Wednesday, March 25, 2009

Plastic Bottles Begone!

The University of Winnipeg has taken a stand against the proliferation of landfill in the form of plastic water bottles by banning bottled water sales on campus. Last week's referendum showed three-quarters of the student body to be in favour of the ban in order to stop the flow of the 38,000 bottles sold on campus annually.
Each time there is a move to ban the sale of commodified water, the bottled water industry replies with the specious claim that -gasp!- such a ban will force people to buy unhealthy bottled beverages. Poppycock. People who have decided to buy a bottle of coke or whatever other less-than-healthy offering will do so. Water's presence nearby has little to do with such decisions. Similarly, those who have decided their craving is for the thirst-quenching, binary covalent compound will seek it out, or do without if all else fails. What makes the supposed pundits at the water bottling factories so sure that the rest of us have little to no functioning intellect? What convinces them that we have no ability to withstand the power of suggestion posed by the closeness of coke et alii when we find bottled water lacking? Get a grip, people. Actually, get a grip on the tap. Turn it and watch the water pour forth. Direct it into your ever-handy refillable water bottle like so many of us already do. That enables us to saunter right by your vending machines as though they never even existed. That enables us to keep in our pockets the money you would demand for a liquid that should be regarded as a free, basic right.
Tap water in the western world is just fine, thank you very much. Just think drinking water in so many locations in the developing world and you can see how ours is safe, safe, safe. Corporations who undermine public confidence in tap water need to be challenged. They need to be pressured to "Think Outside the Bottle". Our tap water is tested regularly, whereas many bottle water plants are tested infrequently, at best. Of course, there is the potential for deadly human error, as in Walkerton, Ontario, to come at us from our taps, but when you know the startling stats on how shaky the safety standards are for bottled water, you also know it's a case of six of one, half dozen of the other.
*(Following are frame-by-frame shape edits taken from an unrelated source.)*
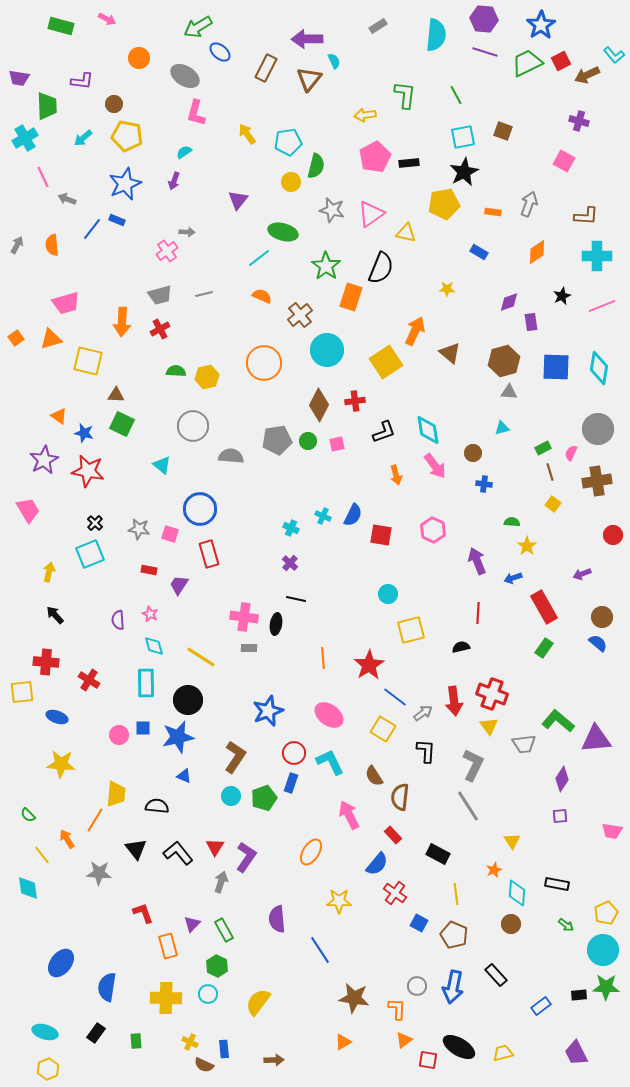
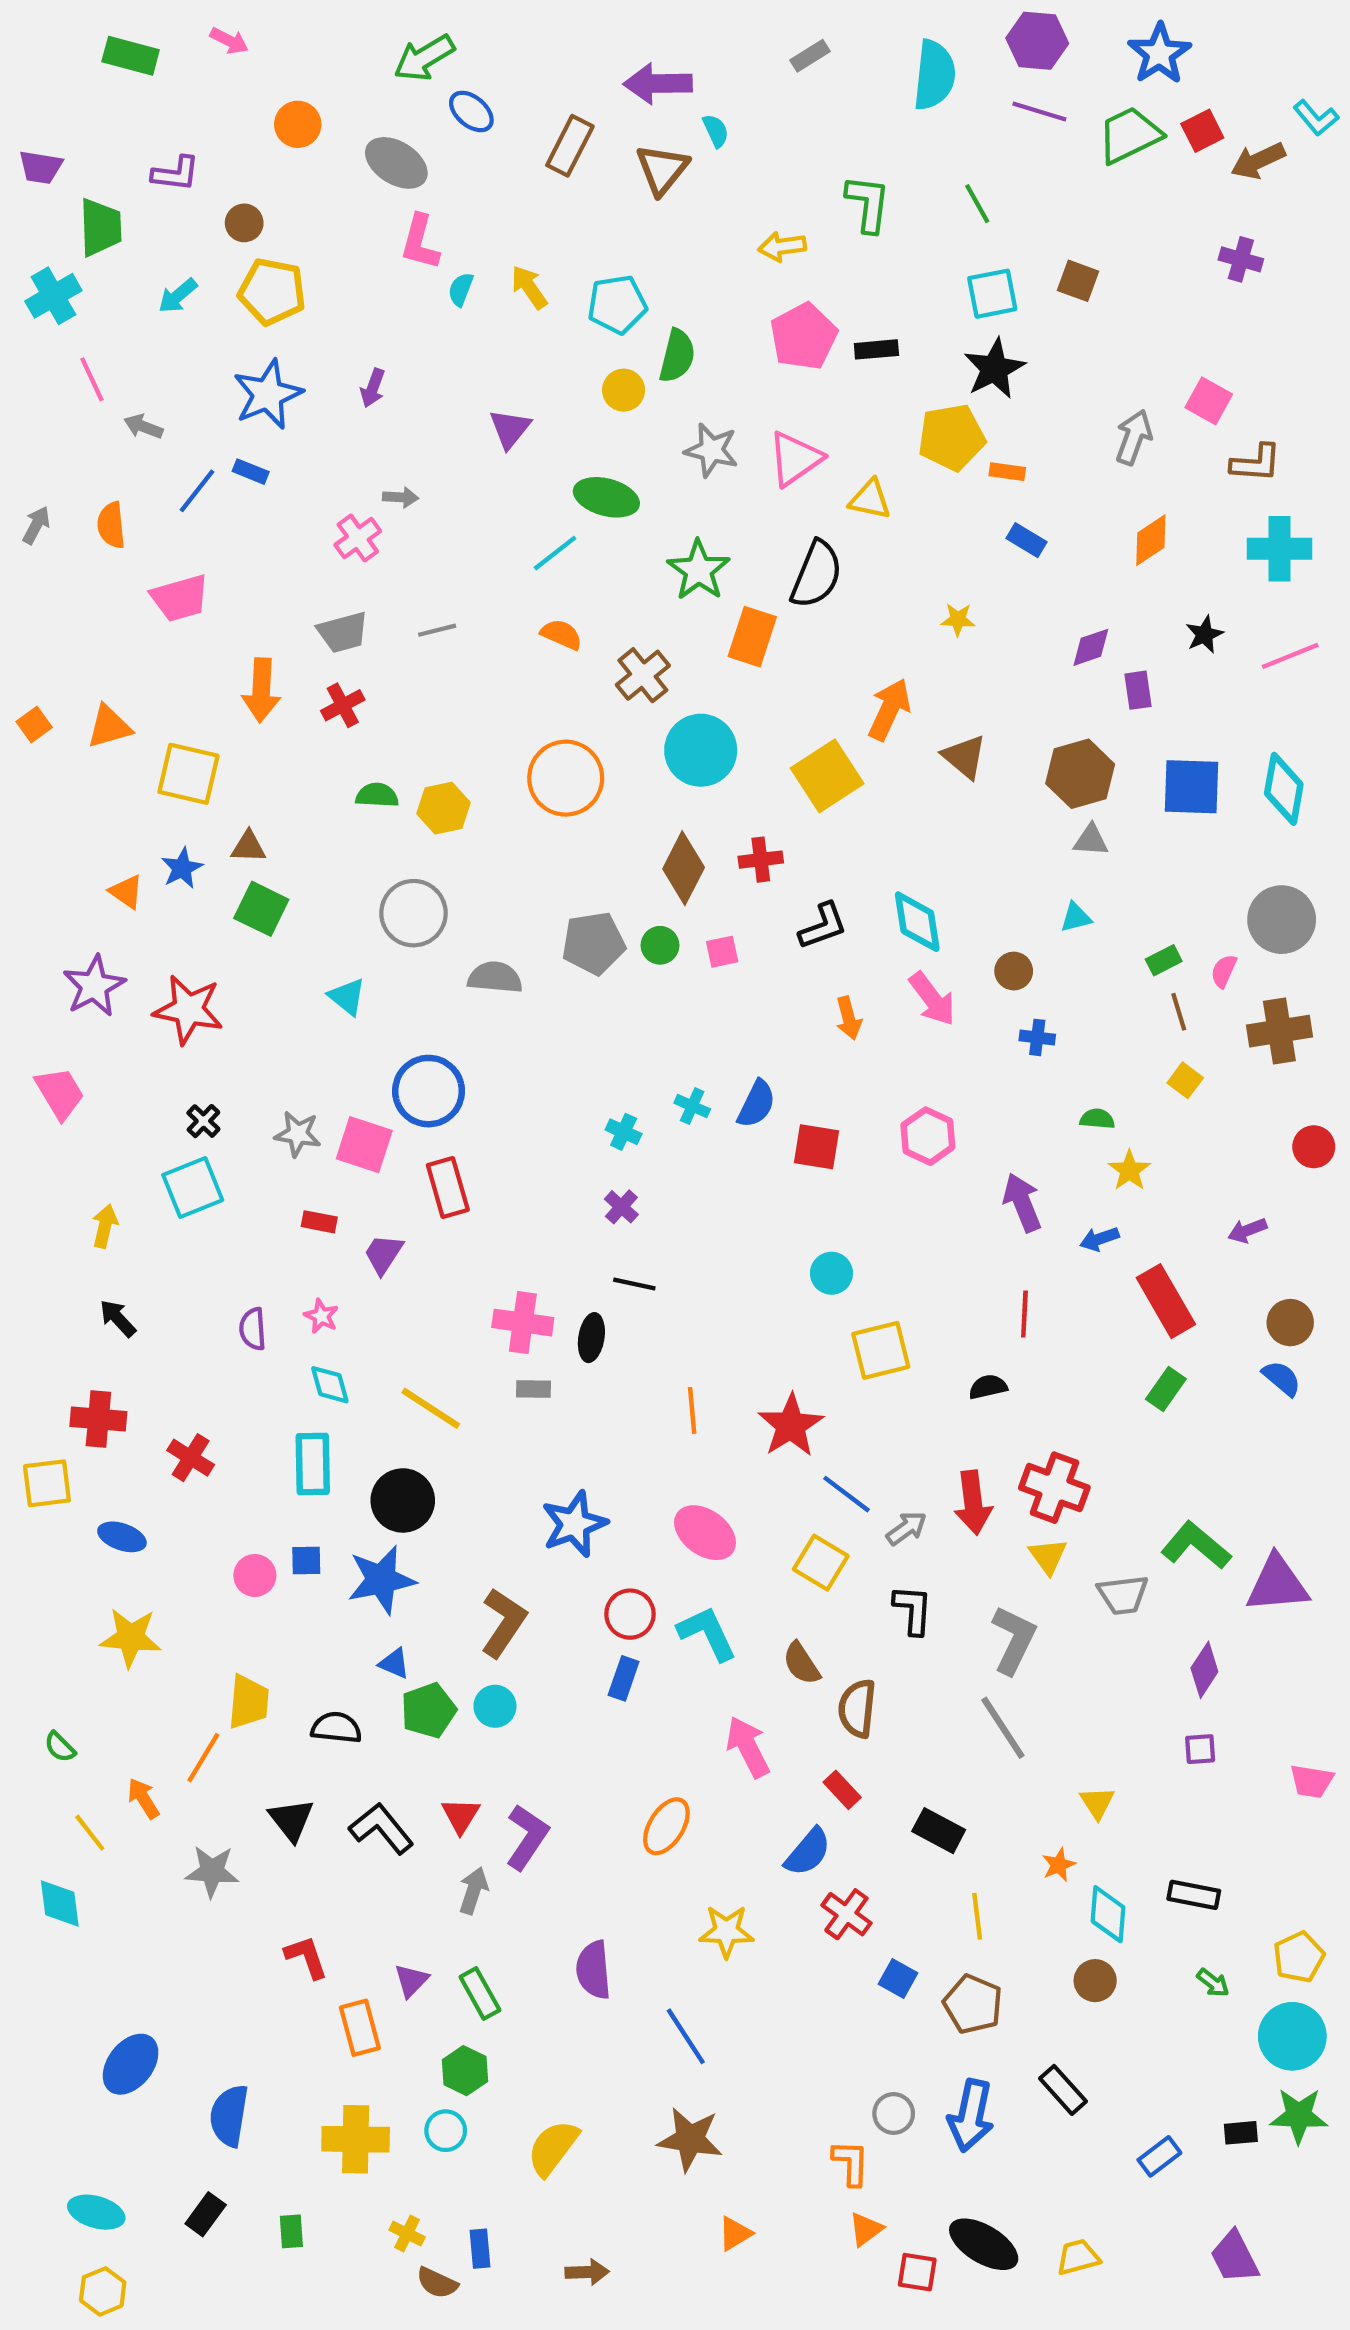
cyan semicircle: (184, 152) -> (461, 289), moved, turned -35
pink square: (564, 161) -> (1209, 401), moved
orange rectangle: (493, 212) -> (1007, 472), moved
pink trapezoid: (66, 303) -> (180, 598), moved
blue star: (84, 433) -> (182, 868), moved, turned 30
pink square: (170, 534) -> (364, 1145), size x1.5
green pentagon: (264, 798) -> (428, 1711), moved
brown star: (354, 998) -> (690, 2139), moved

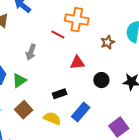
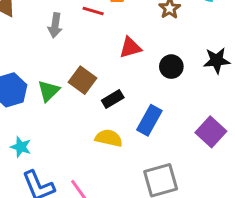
gray arrow: (31, 52) -> (55, 25), moved
brown square: (24, 110) -> (82, 80), moved

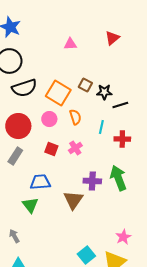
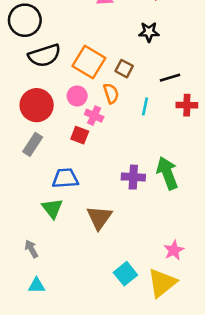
brown square: (85, 85) -> (124, 69), moved
black star: (104, 92) -> (149, 32), moved
red cross: (122, 139) -> (187, 105), moved
pink cross: (75, 148) -> (94, 116), moved, turned -32
brown triangle: (73, 200) -> (99, 218), moved

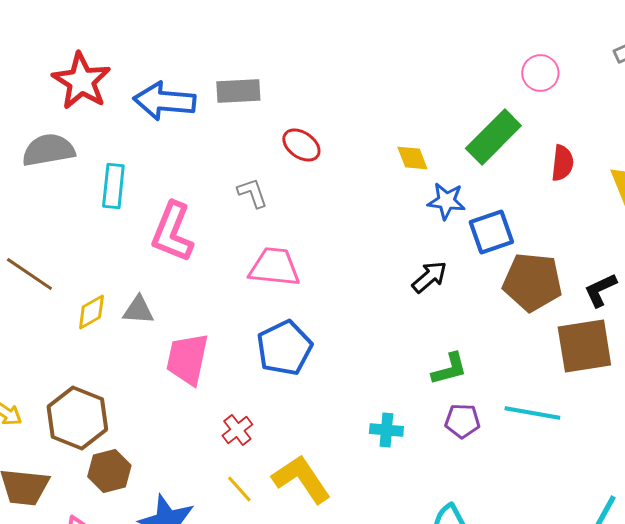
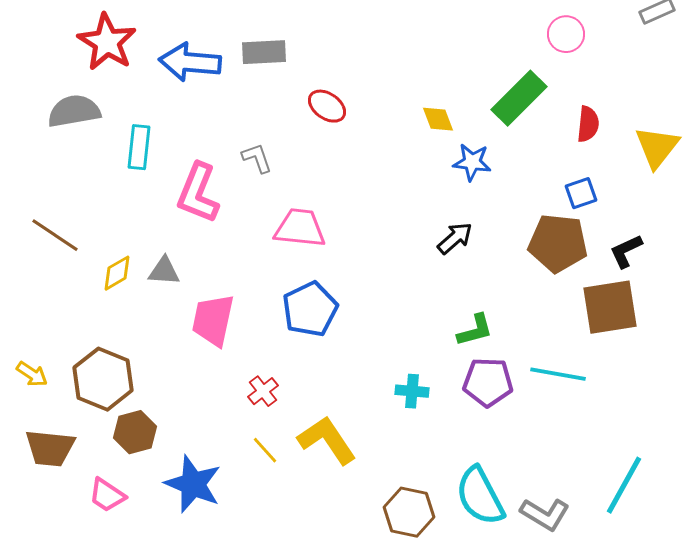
gray L-shape: (252, 193) -> (257, 158), moved
blue square: (491, 232) -> (581, 193), moved, size x0.7
purple pentagon: (462, 421) -> (488, 382), size x1.4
That leads us back to the issues of the landfill, and the fact that water should be free.
To ensure the move to ban bottled water sales on campus has substance, every first year student at the University of Winnipeg will be given a free, reusable water bottle when they begin classes in the fall, and the university is going to install more water fountains and conduct audits of the water system to ensure its safety.
Since we can't all be first year students at the U of W, the rest of us can make a one-time investment in a reusable bottle, and then fill it at the tap each morning before we leave on our appointed rounds for the day. The price of the bottle will be recouped in no time, compared to the endless outlay of coinage needed to buy from vending machines. At the same time, our beleaguered planet will be saved from some of the deadly tonnes of needless garbage dumped on it each year.
You do have to wonder just how stupid and short-sighted these water vendors are, actually. Do they really not realize that they live on the same planet as the rest of us do? Do they really fail to grasp the reality that poisoning that planet with plastic refuse that could be avoided is a senseless act that will come back to haunt them as well as us?
Kudos to the University of Winnipeg and every other like-minded institution and public place. Honour and acclaim to the ordinary, average Joe who understands that bottled water is nothing more than a grab at our money. Criticism and complaint heaped in profusion on the multi-billion dollar industry that seeks to profit from creating fear around tap water and commodifying what should be free to all of us.

1 comments:

Andy Dabydeen said...

And for those who are hell bent on drinking any liquid from plastic bottles -- know that your sperm count will drop, your risk level of breast cancer increases -- and if you go after sugary drinks, you'll become obese and then die. :)

And speaking of bottled water ... I saw this weekend at the Sobey's in Bloor West, a bottled water claiming it comes from icebergs. $3.99 for melted snow. Are you fucking kidding me?